The mystery of the missing class of 1976

Thursday, October 12, 2023
Black and white pictures of the class of 1976

Where can one measure the positive effect that a university has on its students? The answer lies in the successful careers of our alumni. The University of Waterloo and the Faculty of Engineering recognize the importance of honouring the connection between the past and the present through continued engagement with alumni. This helps maintain a strong sense of uninterrupted community and fosters enduring relationships. In that spirit, Robert Hawkins (Class of 1976) was invited to share his experience with the 4B cohort of Chemical Engineering students.

Robert had come to E6 in 2022 for a nostalgic visit and was looking at the class pictures displayed throughout the building. When he got to the place where his graduating class picture should have been the pictures skipped a year. His class was missing!

When Hawkins visited, he explained that his class had decided that they did not want to pay a professional photographer to take their class picture. One of his classmates had a brand new 35mm camera, so they set up a backdrop in the senior room and had everyone come in to have their picture taken. It was a small class, so it didn't take long. They hand-crafted the master layout and had it reproduced at a local printer so each student could have a copy. Nobody told the Chemical Engineering Department about their exclusive photoshoot and as a result, a copy of their graduating class was never hung in the building.

“I don't know how many copies of this picture still exist. Mine has hung on a wall in my office for all these years,” says Hawkins. “It's a bit faded and tattered, but at least it still shows all the faces clearly. I hope it can find its way into the gap on the wall of pictures so we can rejoin the history of this amazing place.”

Due to Hawkins' visit the picture of the missing graduating class has been returned to the department and will soon take its rightful place in the hallways of E6.

Robert Hawkins

Robert Hawkins

Hawkins began his degree in 1971. At the time all the other engineering students took general engineering in their first year. The Department of Chemical Engineering was the only one to have a first-year program.

According to Hawkins, his training as a chemical engineer gave him a different lens through which to view the world.

“What you learn in the program changes the way you see the world, that’s your superpower, the knowledge you gain puts you on a different level to perceive the world,” says Hawkins.

 After graduation, Hawkins was hired by DuPont as a process engineer.
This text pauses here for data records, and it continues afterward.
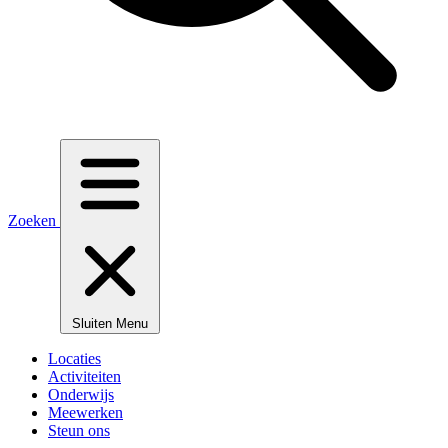
Zoeken
Sluiten
Menu
Locaties
Activiteiten
Onderwijs
Meewerken
Steun ons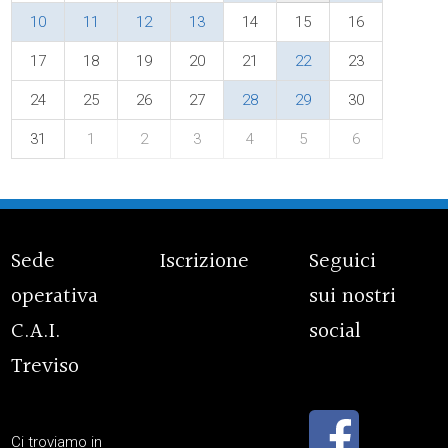
10
11
12
13
14
15
16
17
18
19
20
21
22
23
24
25
26
27
28
29
30
31
1
2
3
4
5
6
Sede
Iscrizione
Seguici
operativa
sui nostri
C.A.I.
social
Treviso
Ci troviamo in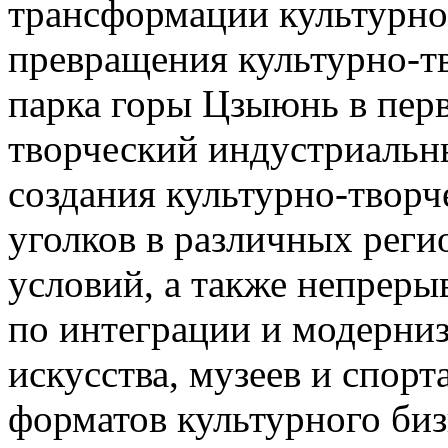
трансформации культурно
превращения культурно-т
парка горы Цзыюнь в пер
творческий индустриальн
создания культурно-творч
уголков в различных реги
условий, а также непрер
по интеграции и модерниз
искусства, музеев и спорт
форматов культурного биз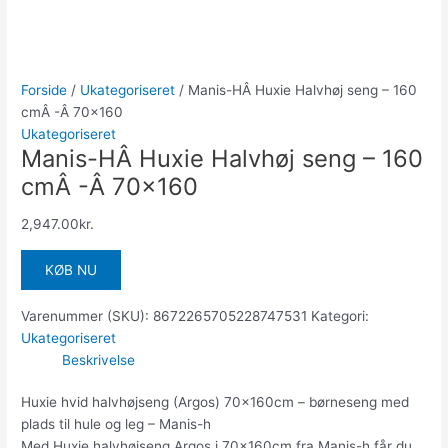
Forside
/
Ukategoriseret
/ Manis-HÂ Huxie Halvhøj seng – 160
cmÂ -Â 70×160
Ukategoriseret
Manis-HÂ Huxie Halvhøj seng – 160
cmÂ -Â 70×160
2,947.00
kr.
KØB NU
Varenummer (SKU):
8672265705228747531
Kategori:
Ukategoriseret
Beskrivelse
Huxie hvid halvhøjseng (Argos) 70x160cm – børneseng med
plads til hule og leg – Manis-h
Med Huxie halvhøjseng Argos i 70x160cm fra Manis-h får du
Then joined Suncor in the refinery planning and economics group and eventually became a control and optimization engineer.

Later, Hawkins relocated to Texas where he became a consultant for a small firm called DMC Corporation.  DMC Corporation was acquired by Aspen Technology, and Hawkins eventually found himself managing a product development group. In the latter part of his career, he transitioned to senior advisory roles at Lyondell and finally Chevron's head office.

“The interesting thing about my experience of being an engineer is that most of the core technologies I used in my career didn't exist while I was in university,” says Hawkins. “And yet, I would have been completely unable to function in the roles I held without the knowledge I acquired at Waterloo in the Chemical Engineering Undergraduate Program.”

Hawkins was able to have a long and successful career in a variety of interesting industries which all sprang up as a result of his degree in Chemical Engineering.